Saved data entries:
- - - - -
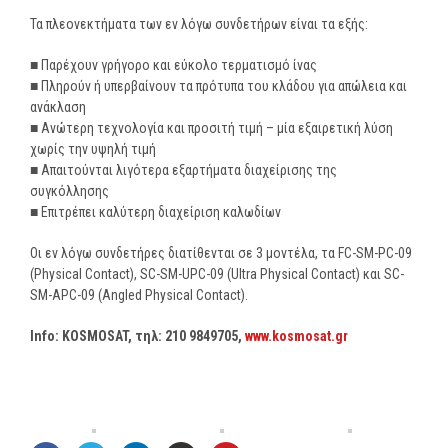
Τα πλεονεκτήματα των εν λόγω συνδετήρων είναι τα εξής:
■ Παρέχουν γρήγορο και εύκολο τερματισμό ίνας
■ Πληρούν ή υπερβαίνουν τα πρότυπα του κλάδου για απώλεια και
ανάκλαση
■ Ανώτερη τεχνολογία και προσιτή τιμή – μία εξαιρετική λύση
χωρίς την υψηλή τιμή
■ Απαιτούνται λιγότερα εξαρτήματα διαχείρισης της
συγκόλλησης
■ Επιτρέπει καλύτερη διαχείριση καλωδίων
Οι εν λόγω συνδετήρες διατίθενται σε 3 μοντέλα, τα FC-SM-PC-09
(Physical Contact), SC-SM-UPC-09 (Ultra Physical Contact) και SC-
SM-APC-09 (Angled Physical Contact).
Info: KOSMOSAT, τηλ
: 210 9849705,
www.kosmosat.gr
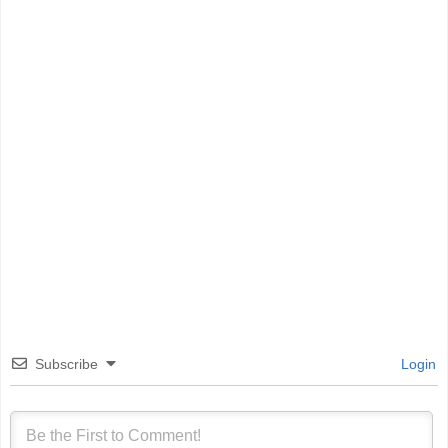
Subscribe
Login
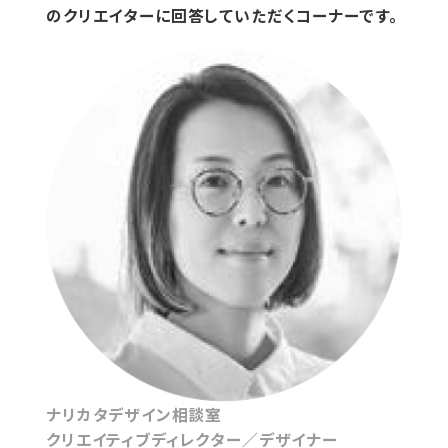
のクリエイターに回答していただくコーナーです。
ナリカタデザイン相談室
クリエイティブディレクター／デザイナー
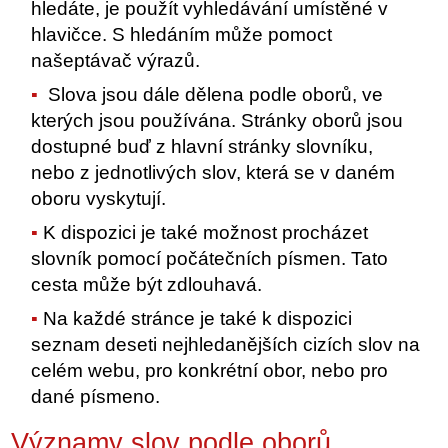
hledáte, je použít vyhledávání umístěné v
hlavičce. S hledáním může pomoct
našeptávač výrazů.
Slova jsou dále dělena podle oborů, ve
kterých jsou používána. Stránky oborů jsou
dostupné buď z hlavní stránky slovníku,
nebo z jednotlivých slov, která se v daném
oboru vyskytují.
K dispozici je také možnost procházet
slovník pomocí počátečních písmen. Tato
cesta může být zdlouhavá.
Na každé stránce je také k dispozici
seznam deseti nejhledanějších cizích slov na
celém webu, pro konkrétní obor, nebo pro
dané písmeno.
Významy slov podle oborů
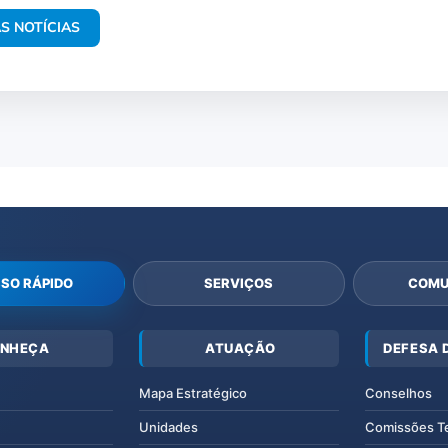
S NOTÍCIAS
SO RÁPIDO
SERVIÇOS
COMU
NHEÇA
ATUAÇÃO
DEFESA 
Mapa Estratégico
Conselhos
Unidades
Comissões T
- - - - -
● **TASK**
Each record above needs to be copied exactly, with images left out.

● **RESPONSE TO THE EXERCISE**
Τα πλεονεκτήματα των εν λόγω συνδετήρων είναι τα εξής:
■ Παρέχουν γρήγορο και εύκολο τερματισμό ίνας
■ Πληρούν ή υπερβαίνουν τα πρότυπα του κλάδου για απώλεια και
ανάκλαση
■ Ανώτερη τεχνολογία και προσιτή τιμή – μία εξαιρετική λύση
χωρίς την υψηλή τιμή
■ Απαιτούνται λιγότερα εξαρτήματα διαχείρισης της
συγκόλλησης
■ Επιτρέπει καλύτερη διαχείριση καλωδίων
Οι εν λόγω συνδετήρες διατίθενται σε 3 μοντέλα, τα FC-SM-PC-09
(Physical Contact), SC-SM-UPC-09 (Ultra Physical Contact) και SC-
SM-APC-09 (Angled Physical Contact).
Info: KOSMOSAT, τηλ
: 210 9849705,
www.kosmosat.gr
Subscribe
Login
のクリエイターに回答していただくコーナーです。
ナリカタデザイン相談室
クリエイティブディレクター／デザイナー
hledáte, je použít vyhledávání umístěné v
hlavičce. S hledáním může pomoct
našeptávač výrazů.
Slova jsou dále dělena podle oborů, ve
kterých jsou používána. Stránky oborů jsou
dostupné buď z hlavní stránky slovníku,
nebo z jednotlivých slov, která se v daném
oboru vyskytují.
K dispozici je také možnost procházet
slovník pomocí počátečních písmen. Tato
cesta může být zdlouhavá.
Na každé stránce je také k dispozici
seznam deseti nejhledanějších cizích slov na
celém webu, pro konkrétní obor, nebo pro
dané písmeno.
Významy slov podle oborů
S NOTÍCIAS
SO RÁPIDO
SERVIÇOS
COMU
NHEÇA
ATUAÇÃO
DEFESA 
Mapa Estratégico
Conselhos
Unidades
Comissões T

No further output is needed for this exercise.